### How to complete this task:
List all the lines in these records that hold "financial".

---------- Information provided

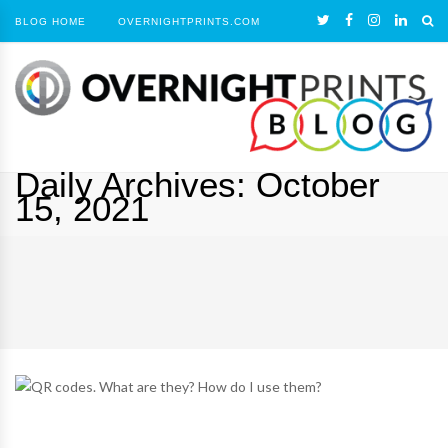
BLOG HOME
OVERNIGHTPRINTS.COM
Daily Archives:
October
15, 2021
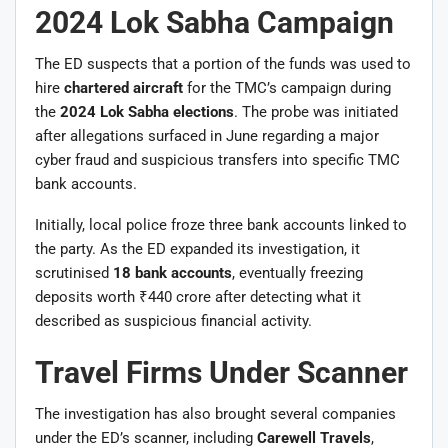
2024 Lok Sabha Campaign
The ED suspects that a portion of the funds was used to
hire
chartered aircraft
for the TMC’s campaign during
the
2024 Lok Sabha elections
. The probe was initiated
after allegations surfaced in June regarding a major
cyber fraud and suspicious transfers into specific TMC
bank accounts.
Initially, local police froze three bank accounts linked to
the party. As the ED expanded its investigation, it
scrutinised
18 bank accounts
, eventually freezing
deposits worth ₹440 crore after detecting what it
described as suspicious financial activity.
Travel Firms Under Scanner
The investigation has also brought several companies
under the ED’s scanner, including
Carewell Travels
,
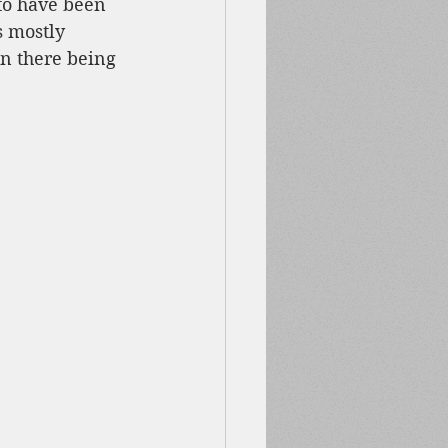
to have been 
s mostly 
n there being 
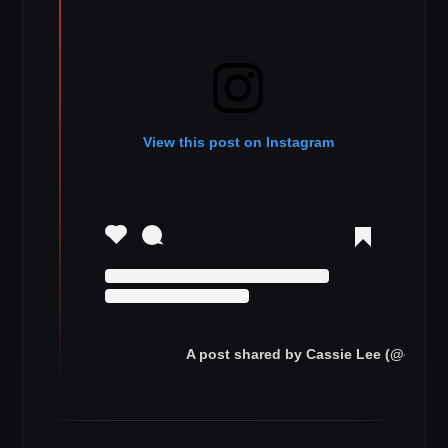
View this post on Instagram
A post shared by Cassie Lee (@cassie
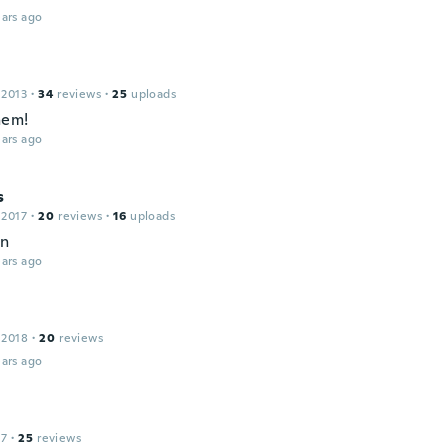
ars ago
 2013
·
34
reviews
·
25
uploads
hem!
ars ago
s
 2017
·
20
reviews
·
16
uploads
en
ars ago
s
 2018
·
20
reviews
ars ago
17
·
25
reviews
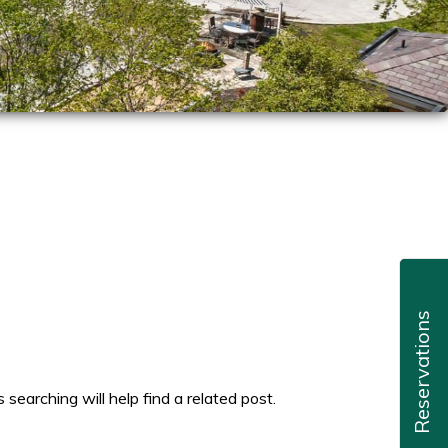
Reservations
searching will help find a related post.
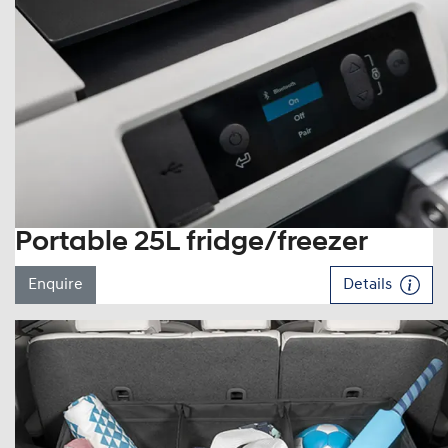
Portable 25L fridge/freezer
Enquire
Details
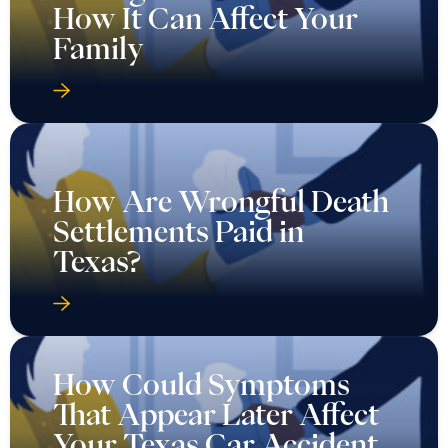
How It Can Affect Your
Family
How Are Wrongful Death
Settlements Paid in
Texas?
How Could Symptoms
That Appear Later Affect
Your Texas Car Accident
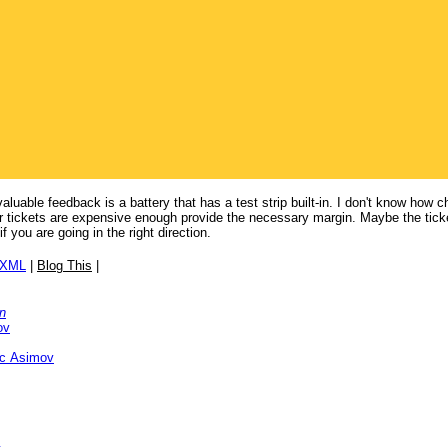
luable feedback is a battery that has a test strip built-in. I don't know how 
ater tickets are expensive enough provide the necessary margin. Maybe the ticke
f you are going in the right direction.
/XML
|
Blog This
|
n
ov
ac Asimov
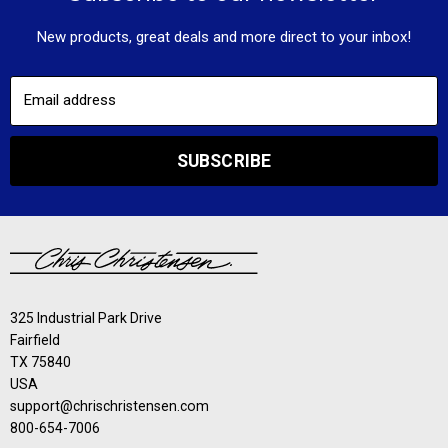
New products, great deals and more direct to your inbox!
Email address
SUBSCRIBE
325 Industrial Park Drive
Fairfield
TX 75840
USA
support@chrischristensen.com
800-654-7006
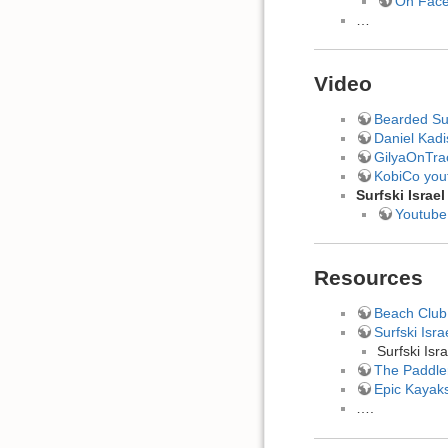
On Fac
…
Video
Bearded Sur
Daniel Kadi
GilyaOnTra
KobiCo you
Surfski Israel
Youtube
Resources
Beach Club 
Surfski Isra
Surfski Is
The Paddler
Epic Kayaks
….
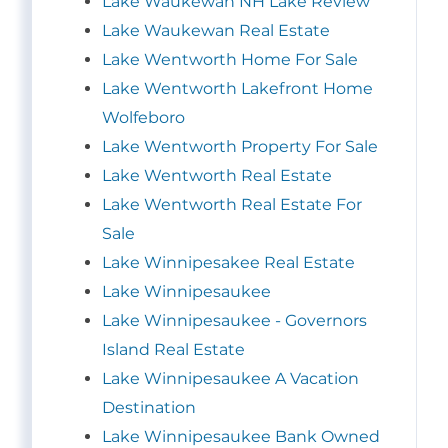
Lake Waukewan NH Lake Review
Lake Waukewan Real Estate
Lake Wentworth Home For Sale
Lake Wentworth Lakefront Home
Wolfeboro
Lake Wentworth Property For Sale
Lake Wentworth Real Estate
Lake Wentworth Real Estate For
Sale
Lake Winnipesakee Real Estate
Lake Winnipesaukee
Lake Winnipesaukee - Governors
Island Real Estate
Lake Winnipesaukee A Vacation
Destination
Lake Winnipesaukee Bank Owned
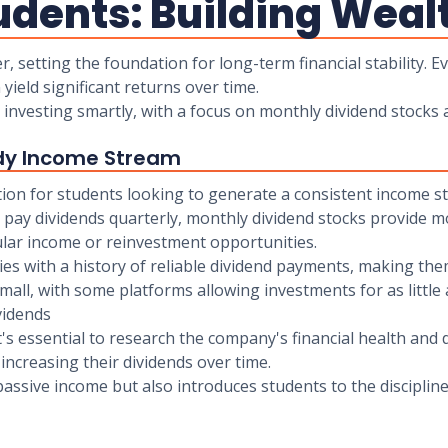
udents: Building Weal
 setting the foundation for long-term financial stability. E
yield significant returns over time.
 investing smartly, with a focus on monthly dividend stocks
ady Income Stream
tion for students looking to generate a consistent income str
lly pay dividends quarterly, monthly dividend stocks provide
gular income or reinvestment opportunities.
s with a history of reliable dividend payments, making them
small, with some platforms allowing investments for as little 
vidends
's essential to research the company's financial health and 
increasing their dividends over time.
ssive income but also introduces students to the discipline 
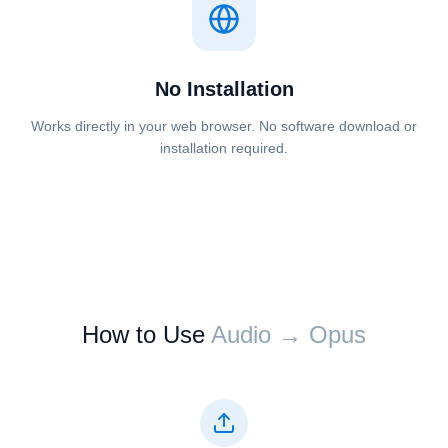
No Installation
Works directly in your web browser. No software download or
installation required.
How to Use
⁦⁦Audio⁩⁩ → ⁦⁦Opus⁩⁩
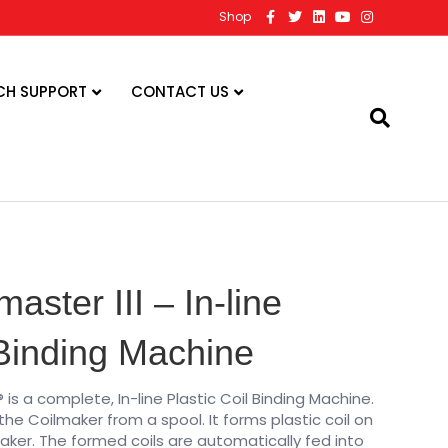
F
T
L
Y
I
Shop
a
w
i
o
n
c
i
n
u
s
e
t
k
t
t
b
t
e
u
a
o
e
d
b
g
CH SUPPORT
CONTACT US
o
r
i
e
r
k
n
a
m
master III – In-line
 Binding Machine
® is a complete, In-line Plastic Coil Binding Machine.
 the Coilmaker from a spool. It forms plastic coil on
aker. The formed coils are automatically fed into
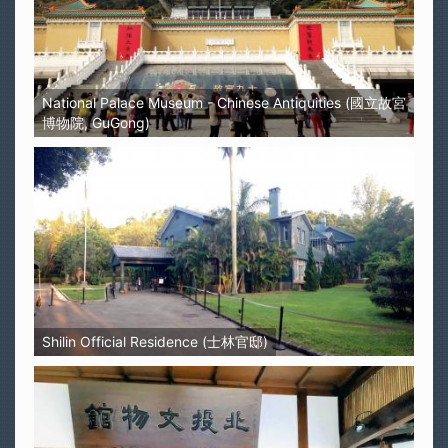
National Palace Museum - Chinese Antiquities (國立故宮
博物院, GuGong)
Shilin Official Residence (士林官邸)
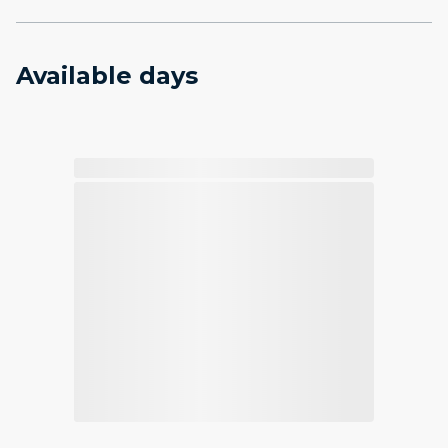
Available days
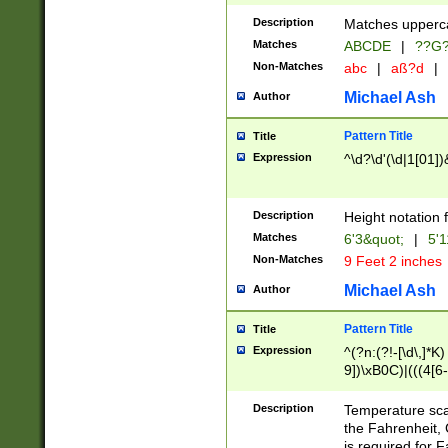
400 are not leap 
Description
Matches upperca
[048]|[13579][26
Matches
ABCDE
|
??G
(?:00(?:42|3[036
2[0-8]|1\d|0?[1-
Non-Matches
abc
|
aß?d
|
(?<month> (0?[1
Michael Ash
Author
maximum number 
been checked for
Pattern Title
Title
the number of da
\k<sep> # Match
Expression
^\d?\d'(\d|1[01]
(?<year>(?=(?:00
(?:\x20\d))))\d{4
zeros if needed )
Description
Height notation f
followed by a di
Matches
6'3&quot;
|
5'1
format (0?[1-9]|1
Non-Matches
9 Feet 2 inches
minutes and sec
# 24 hour format 
Michael Ash
Author
#required minut
Pattern Title
Title
Expression
^(?n:(?!-[\d\,]*K)
9])\xB0C)|(((4[6-
(\xB0[CF]|K) )$
Description
Temperature sc
the Fahrenheit, 
is required for 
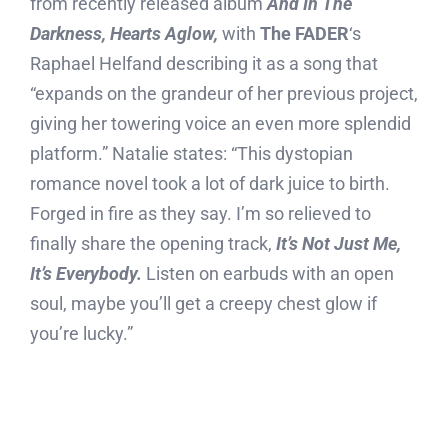
from recently released album
And In The
Darkness, Hearts Aglow,
with
The FADER
‘s
Raphael Helfand describing it as a song that
“expands on the grandeur of her previous project,
giving her towering voice an even more splendid
platform.” Natalie states: “This dystopian
romance novel took a lot of dark juice to birth.
Forged in fire as they say. I’m so relieved to
finally share the opening track,
It’s Not Just Me,
It’s Everybody.
Listen on earbuds with an open
soul, maybe you’ll get a creepy chest glow if
you’re lucky.”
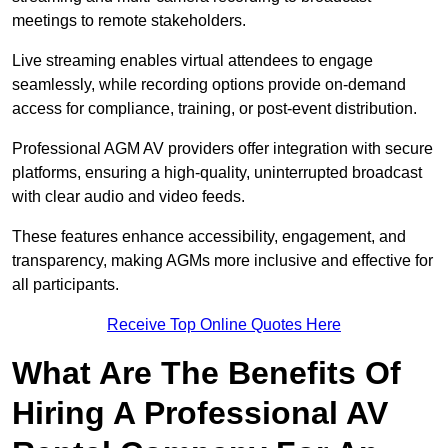
meetings to remote stakeholders.
Live streaming enables virtual attendees to engage
seamlessly, while recording options provide on-demand
access for compliance, training, or post-event distribution.
Professional AGM AV providers offer integration with secure
platforms, ensuring a high-quality, uninterrupted broadcast
with clear audio and video feeds.
These features enhance accessibility, engagement, and
transparency, making AGMs more inclusive and effective for
all participants.
Receive Top Online Quotes Here
What Are The Benefits Of
Hiring A Professional AV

--------------------

### Answer to this exercise:
described as suspicious financial activity.
 setting the foundation for long-term financial stability. E
's essential to research the company's financial health and 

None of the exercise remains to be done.